>>>>>

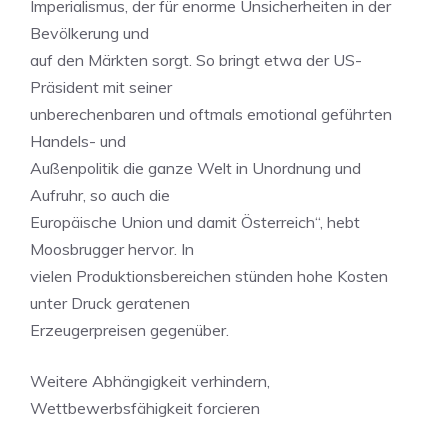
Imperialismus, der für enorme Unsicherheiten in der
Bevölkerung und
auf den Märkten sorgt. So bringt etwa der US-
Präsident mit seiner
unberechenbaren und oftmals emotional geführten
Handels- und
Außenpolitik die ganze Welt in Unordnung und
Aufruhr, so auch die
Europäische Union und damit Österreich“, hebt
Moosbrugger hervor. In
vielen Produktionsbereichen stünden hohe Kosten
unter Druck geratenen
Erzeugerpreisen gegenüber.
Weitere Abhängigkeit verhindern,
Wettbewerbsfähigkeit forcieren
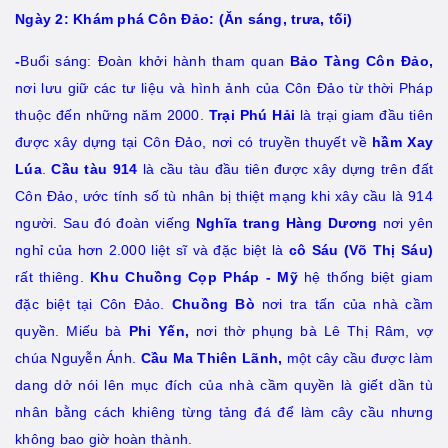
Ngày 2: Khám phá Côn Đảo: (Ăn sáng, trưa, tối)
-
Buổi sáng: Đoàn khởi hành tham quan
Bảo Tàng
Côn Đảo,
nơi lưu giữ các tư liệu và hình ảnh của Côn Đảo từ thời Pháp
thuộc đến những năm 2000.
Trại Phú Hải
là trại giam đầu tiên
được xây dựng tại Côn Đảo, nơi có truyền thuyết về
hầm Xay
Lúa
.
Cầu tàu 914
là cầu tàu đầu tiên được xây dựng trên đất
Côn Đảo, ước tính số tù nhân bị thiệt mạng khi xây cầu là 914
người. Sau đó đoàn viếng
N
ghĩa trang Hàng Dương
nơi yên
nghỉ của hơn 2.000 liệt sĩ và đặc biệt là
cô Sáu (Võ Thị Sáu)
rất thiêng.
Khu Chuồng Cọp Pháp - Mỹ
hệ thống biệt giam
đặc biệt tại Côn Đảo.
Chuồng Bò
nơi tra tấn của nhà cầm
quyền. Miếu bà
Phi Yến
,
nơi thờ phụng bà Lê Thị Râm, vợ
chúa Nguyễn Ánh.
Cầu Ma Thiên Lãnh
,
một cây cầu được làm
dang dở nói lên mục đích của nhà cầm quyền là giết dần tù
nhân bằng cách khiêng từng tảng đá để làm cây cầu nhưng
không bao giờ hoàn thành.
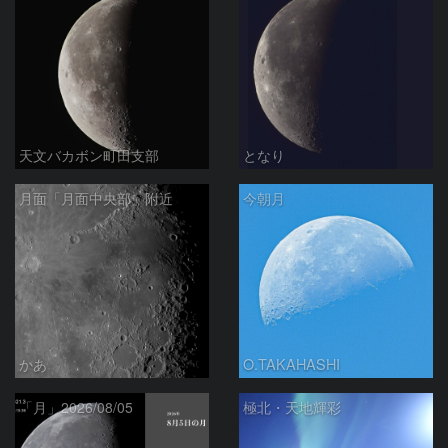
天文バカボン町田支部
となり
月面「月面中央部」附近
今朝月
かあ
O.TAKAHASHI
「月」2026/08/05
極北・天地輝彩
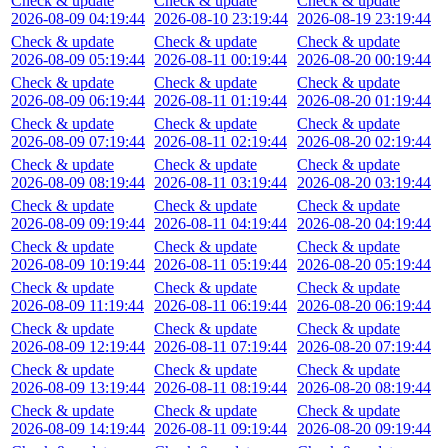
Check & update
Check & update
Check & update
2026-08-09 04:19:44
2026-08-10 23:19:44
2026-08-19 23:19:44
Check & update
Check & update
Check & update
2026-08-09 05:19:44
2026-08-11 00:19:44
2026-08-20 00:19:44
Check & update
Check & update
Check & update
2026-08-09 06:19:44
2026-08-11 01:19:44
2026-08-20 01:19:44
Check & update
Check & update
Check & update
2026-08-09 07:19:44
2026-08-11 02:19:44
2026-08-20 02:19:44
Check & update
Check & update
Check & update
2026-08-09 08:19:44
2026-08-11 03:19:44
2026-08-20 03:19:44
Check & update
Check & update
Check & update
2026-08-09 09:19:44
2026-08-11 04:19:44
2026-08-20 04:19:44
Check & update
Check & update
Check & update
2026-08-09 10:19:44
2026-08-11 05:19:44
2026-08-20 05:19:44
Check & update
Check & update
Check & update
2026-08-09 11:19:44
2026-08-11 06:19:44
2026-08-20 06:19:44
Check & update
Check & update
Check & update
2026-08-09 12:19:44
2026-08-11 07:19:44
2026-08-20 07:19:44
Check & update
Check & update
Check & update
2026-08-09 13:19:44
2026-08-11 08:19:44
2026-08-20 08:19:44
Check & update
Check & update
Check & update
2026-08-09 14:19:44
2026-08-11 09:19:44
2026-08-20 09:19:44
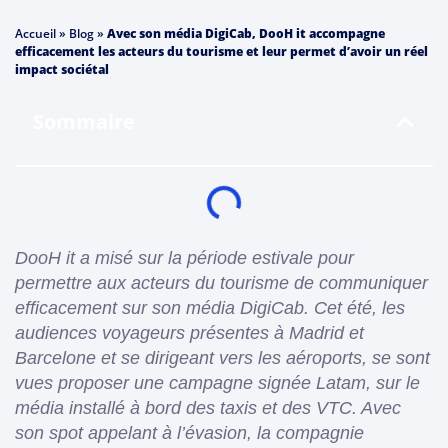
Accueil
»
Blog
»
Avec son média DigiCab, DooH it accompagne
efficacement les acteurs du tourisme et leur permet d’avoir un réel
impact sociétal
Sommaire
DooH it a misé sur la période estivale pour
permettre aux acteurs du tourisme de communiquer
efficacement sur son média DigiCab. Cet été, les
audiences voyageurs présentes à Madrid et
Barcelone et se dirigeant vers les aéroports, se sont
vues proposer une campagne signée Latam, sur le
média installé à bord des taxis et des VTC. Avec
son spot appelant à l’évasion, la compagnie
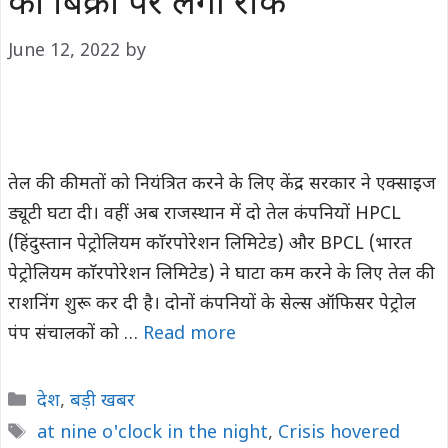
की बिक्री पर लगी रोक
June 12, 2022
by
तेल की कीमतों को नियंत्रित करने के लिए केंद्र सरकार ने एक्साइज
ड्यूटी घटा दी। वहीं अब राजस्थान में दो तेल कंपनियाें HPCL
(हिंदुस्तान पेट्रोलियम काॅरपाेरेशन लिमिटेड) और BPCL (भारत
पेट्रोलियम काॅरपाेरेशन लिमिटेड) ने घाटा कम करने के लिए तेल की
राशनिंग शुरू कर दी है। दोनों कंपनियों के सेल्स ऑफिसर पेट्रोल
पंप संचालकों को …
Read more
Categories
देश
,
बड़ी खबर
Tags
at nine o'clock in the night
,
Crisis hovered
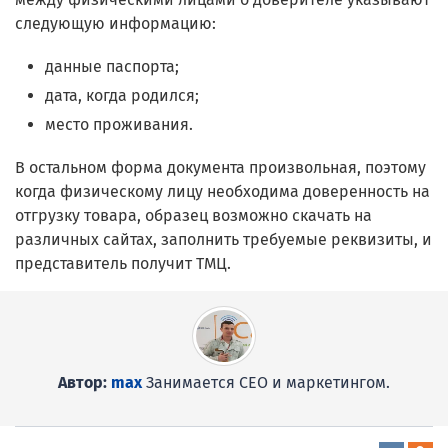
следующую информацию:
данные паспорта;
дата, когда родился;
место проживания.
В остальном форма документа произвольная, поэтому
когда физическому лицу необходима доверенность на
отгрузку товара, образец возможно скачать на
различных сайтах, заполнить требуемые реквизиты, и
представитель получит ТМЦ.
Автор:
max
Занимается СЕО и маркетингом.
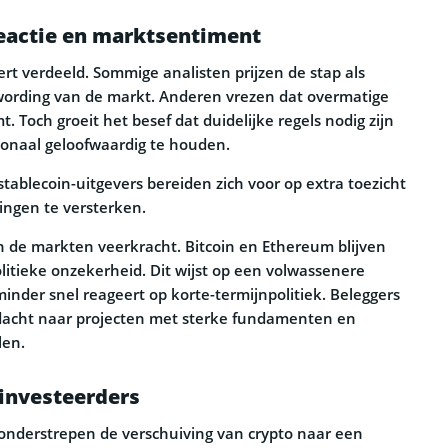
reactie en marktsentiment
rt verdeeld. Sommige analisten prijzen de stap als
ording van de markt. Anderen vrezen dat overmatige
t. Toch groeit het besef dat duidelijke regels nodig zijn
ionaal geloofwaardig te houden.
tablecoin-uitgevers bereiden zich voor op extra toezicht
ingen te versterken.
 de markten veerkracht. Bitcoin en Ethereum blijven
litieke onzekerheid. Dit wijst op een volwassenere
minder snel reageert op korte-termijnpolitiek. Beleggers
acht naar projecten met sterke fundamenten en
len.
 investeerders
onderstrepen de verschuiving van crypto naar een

<<<<<

| Work order |
An exact copy of every entry above is needed, minus the pictures.

| Result of the exercise |
Imperialismus, der für enorme Unsicherheiten in der
Bevölkerung und
auf den Märkten sorgt. So bringt etwa der US-
Präsident mit seiner
unberechenbaren und oftmals emotional geführten
Handels- und
Außenpolitik die ganze Welt in Unordnung und
Aufruhr, so auch die
Europäische Union und damit Österreich“, hebt
Moosbrugger hervor. In
vielen Produktionsbereichen stünden hohe Kosten
unter Druck geratenen
Erzeugerpreisen gegenüber.
Weitere Abhängigkeit verhindern,
Wettbewerbsfähigkeit forcieren
Ngày 2: Khám phá Côn Đảo: (Ăn sáng, trưa, tối)
-
Buổi sáng: Đoàn khởi hành tham quan
Bảo Tàng
Côn Đảo,
nơi lưu giữ các tư liệu và hình ảnh của Côn Đảo từ thời Pháp
thuộc đến những năm 2000.
Trại Phú Hải
là trại giam đầu tiên
được xây dựng tại Côn Đảo, nơi có truyền thuyết về
hầm Xay
Lúa
.
Cầu tàu 914
là cầu tàu đầu tiên được xây dựng trên đất
Côn Đảo, ước tính số tù nhân bị thiệt mạng khi xây cầu là 914
người. Sau đó đoàn viếng
N
ghĩa trang Hàng Dương
nơi yên
nghỉ của hơn 2.000 liệt sĩ và đặc biệt là
cô Sáu (Võ Thị Sáu)
rất thiêng.
Khu Chuồng Cọp Pháp - Mỹ
hệ thống biệt giam
đặc biệt tại Côn Đảo.
Chuồng Bò
nơi tra tấn của nhà cầm
quyền. Miếu bà
Phi Yến
,
nơi thờ phụng bà Lê Thị Râm, vợ
chúa Nguyễn Ánh.
Cầu Ma Thiên Lãnh
,
một cây cầu được làm
dang dở nói lên mục đích của nhà cầm quyền là giết dần tù
nhân bằng cách khiêng từng tảng đá để làm cây cầu nhưng
không bao giờ hoàn thành.
天文バカボン町田支部
となり
月面「月面中央部」附近
今朝月
かあ
O.TAKAHASHI
「月」2026/08/05
極北・天地輝彩
Check & update
Check & update
Check & update
2026-08-09 04:19:44
2026-08-10 23:19:44
2026-08-19 23:19:44
Check & update
Check & update
Check & update
2026-08-09 05:19:44
2026-08-11 00:19:44
2026-08-20 00:19:44
Check & update
Check & update
Check & update
2026-08-09 06:19:44
2026-08-11 01:19:44
2026-08-20 01:19:44
Check & update
Check & update
Check & update
2026-08-09 07:19:44
2026-08-11 02:19:44
2026-08-20 02:19:44
Check & update
Check & update
Check & update
2026-08-09 08:19:44
2026-08-11 03:19:44
2026-08-20 03:19:44
Check & update
Check & update
Check & update
2026-08-09 09:19:44
2026-08-11 04:19:44
2026-08-20 04:19:44
Check & update
Check & update
Check & update
2026-08-09 10:19:44
2026-08-11 05:19:44
2026-08-20 05:19:44
Check & update
Check & update
Check & update
2026-08-09 11:19:44
2026-08-11 06:19:44
2026-08-20 06:19:44
Check & update
Check & update
Check & update
2026-08-09 12:19:44
2026-08-11 07:19:44
2026-08-20 07:19:44
Check & update
Check & update
Check & update
2026-08-09 13:19:44
2026-08-11 08:19:44
2026-08-20 08:19:44
Check & update
Check & update
Check & update
2026-08-09 14:19:44
2026-08-11 09:19:44
2026-08-20 09:19:44
Accueil
»
Blog
»
Avec son média DigiCab, DooH it accompagne
efficacement les acteurs du tourisme et leur permet d’avoir un réel
impact sociétal
Sommaire
DooH it a misé sur la période estivale pour
permettre aux acteurs du tourisme de communiquer
efficacement sur son média DigiCab. Cet été, les
audiences voyageurs présentes à Madrid et
Barcelone et se dirigeant vers les aéroports, se sont
vues proposer une campagne signée Latam, sur le
média installé à bord des taxis et des VTC. Avec
son spot appelant à l’évasion, la compagnie
की बिक्री पर लगी रोक
June 12, 2022
by
तेल की कीमतों को नियंत्रित करने के लिए केंद्र सरकार ने एक्साइज
ड्यूटी घटा दी। वहीं अब राजस्थान में दो तेल कंपनियाें HPCL
(हिंदुस्तान पेट्रोलियम काॅरपाेरेशन लिमिटेड) और BPCL (भारत
पेट्रोलियम काॅरपाेरेशन लिमिटेड) ने घाटा कम करने के लिए तेल की
राशनिंग शुरू कर दी है। दोनों कंपनियों के सेल्स ऑफिसर पेट्रोल
पंप संचालकों को …
Read more
Categories
देश
,
बड़ी खबर
Tags
at nine o'clock in the night
,
Crisis hovered
следующую информацию:
данные паспорта;
дата, когда родился;
место проживания.
В остальном форма документа произвольная, поэтому
когда физическому лицу необходима доверенность на
отгрузку товара, образец возможно скачать на
различных сайтах, заполнить требуемые реквизиты, и
представитель получит ТМЦ.
Автор:
max
Занимается СЕО и маркетингом.
reactie en marktsentiment
rt verdeeld. Sommige analisten prijzen de stap als
ording van de markt. Anderen vrezen dat overmatige
t. Toch groeit het besef dat duidelijke regels nodig zijn
ionaal geloofwaardig te houden.
tablecoin-uitgevers bereiden zich voor op extra toezicht
ingen te versterken.
 de markten veerkracht. Bitcoin en Ethereum blijven
litieke onzekerheid. Dit wijst op een volwassenere
minder snel reageert op korte-termijnpolitiek. Beleggers
acht naar projecten met sterke fundamenten en
len.
 investeerders
onderstrepen de verschuiving van crypto naar een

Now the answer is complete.